In Italia, verso la metà degli anni ’30 del ‘900, le donne furono invitate (con le buone e le meno buone maniere) a donare le fedi nuziali alla Patria; in Germania, fu richiesto loro di donare qualcos’altro. La fabbrica dei bambini di razza pura, concepita dalle menti supercriminali di Hitler e Himmler, funzionava così: si prendeva uno “stallone” anonimo tra le S. S. più gagliarde e toste; veniva fatto accoppiare con una “fattrice” altrettanto selezionata di sicurissimo profilo ariano.

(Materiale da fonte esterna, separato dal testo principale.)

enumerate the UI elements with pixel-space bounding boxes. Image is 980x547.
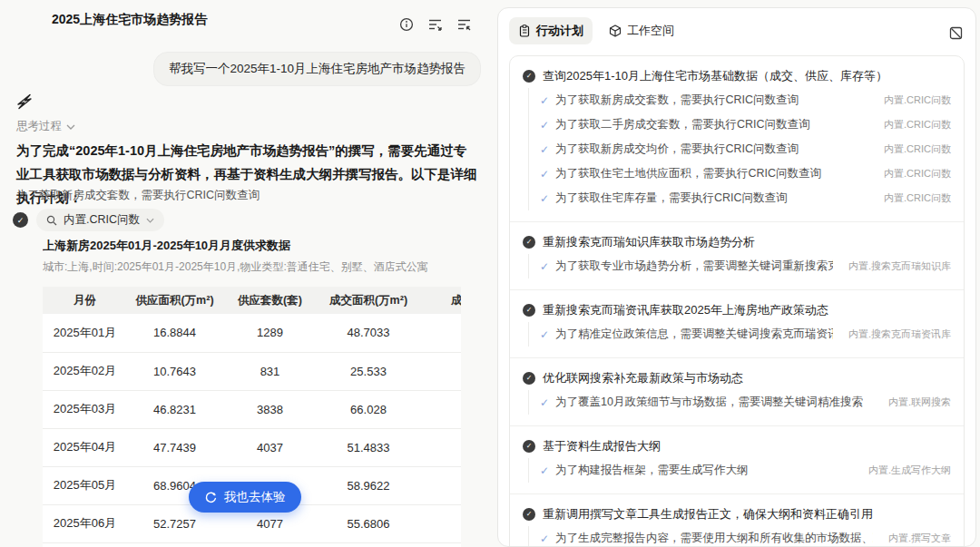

Nascevano così, come in una stazione di monta taurina, tedeschi nuovi, di elevate doti fisiche ed intellettuali. Il progetto lo realizzarono pure nei Paesi occupati, quando migliaia di donne, nubili o sposate, furono arruolate, nient’affatto volontarie, nei lebensborn, mettendo al mondo tanti figli di nessuno. Proprio di nessuno, nessuno. I quali, per l’intera vita, si portarono appresso quella “tara d’origine”. Diventarono gli Adamo ed Eva dell’era moderna, senza antenati, creati ad immagine e somiglianza del nazionalsocialismo efferato. I luoghi per far nascere (i lebensborn) e gli altri per far morire (i campi di sterminio). Il massimo della turpitudine.